# Module 2 - Memory

The concept of memory is pervasive in C. Knowledge about the layout and how to access it is vital to many operations in C. Additionally, considering the low level, there is the need to manage memory, especially for the heap.

Although the process space has different sections, the more important ones are:
- stack
- heap
- code segment
- data segment (static [read-only], initialized, uninitialized)



## Stack

Recall that the stack grows (downwards is the norm but it can also grow upwards). Additionally, the stack has stack frames (also known as activation records or activation frames) that are per-function, which keep track of locals and arguments. This is one form of a scope, the function scope. The call stack (or function stack or also just The stack), works just like the stack data structure. Recall the classic operations: push and pop. This applies for the call stack, as in pushing and popping frames, and more in detail, pushing/popping data.

At the macro level, stack frames are pushed and popped off the stack each time a function gets called (push) and returns (popped). At the micro level, variables/data are/is pushed and popped off. Recall the assembly in **Module 1**. The instruction `push` (and its counter `pop`) push/pop the data provided to it. This performs other operations underneath the hood (not within this scope) but it indicates the beginning/end of a function. Data is pushed only if it needs saving*.

*When looking at dissassembly of C code, I often see the compiler pushing data that there is no need to save but maybe it is because of the design trying to compile general code.

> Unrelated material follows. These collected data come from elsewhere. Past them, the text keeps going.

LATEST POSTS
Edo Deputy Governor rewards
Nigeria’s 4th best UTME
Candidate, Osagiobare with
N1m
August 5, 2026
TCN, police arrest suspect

Data that is not statically created (this gets placed in the data segments) is placed in the stack. One clear example is in **Module 1** for the example with `highestGrades`. In `main()`, the `grades` array is declared and built. Looking at the assembly, one can see `mov DWORD PTR [rbp-0x30],0x64`. For now, `rbp` just points to the current pointer to the stack. So, it moves `0x64` to the stack at position `rbp-0x30`. Additionally, this is how arguments are passed in, although depending on the calling convention.

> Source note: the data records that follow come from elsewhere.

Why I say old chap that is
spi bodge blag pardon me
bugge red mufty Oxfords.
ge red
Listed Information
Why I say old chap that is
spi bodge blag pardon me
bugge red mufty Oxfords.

When a frame is popped off, nothing is being removed. The pointer is simply moved. And when a new frame is pushed, the pointer is changed, meaning the new data overrides the old. This is why it is dangerous to return pointers to stack-allocated data.

In [None]:
#include <stdio.h>

char* fn(void) {
	char n = 'C';
	return &n;
}

int main(void) {
	char* r = fn();
	printf("%p\n", r);

	return 0;
}

/tmp/tmpmhe27yel.c: In function ‘fn’:
    6 |         return &n;
      |                ^~


(nil)


As seen above, doing so will give a warning and it does not even return the address, as seen by "(nil)", meaning null. However, the error can be circumvented.

In [None]:
#include <stdio.h>

char* fn(void) {
	char n = 'C';
	char* np = &n;
	return np;
}

int main(void) {
	char* r = fn();
	printf("%p: %c\n", r, *r);

	return 0;
}

0x7fff3535d36f: C


The built-in check does not happen due to returning the pointer indirectly, instead of `return &n`. Suppose after collecting the address in `main()` and keeping the pointer `r`, another function is called and new data is written to `0x7fff8b9a182f`. When attempting to read from `r`, it will read the new data. This is just a simply scenario but it has dangerous implications.

## Heap

Recall that the heap is where "objects". To be generic, where dynamically allocated data goes. This can be as simple as a single integer.

In [None]:
#include <stdio.h>
#include <stdlib.h>

int main(void) {
	int* heapInt = malloc(sizeof(int) * 1);
	*heapInt = 4;

	printf("Heap int@%p: %d\n", heapInt, *heapInt);

	free(heapInt);

	return 0;
}

Heap int@0x5637e4839840: 4


Accessing data placed in the heap requires the usage of pointers (see next section), since this allows the use/access of such data. However, unlike the stack when popping data, data in the heap does not get automatically collected. Hence, the need for memory management. The system varies between languages, some using garbage collection (like Java, Python, Javascript) while others require manual collection (C, C++, Zig). There also exists a "new" model, implemented by Rust via its borrowing model.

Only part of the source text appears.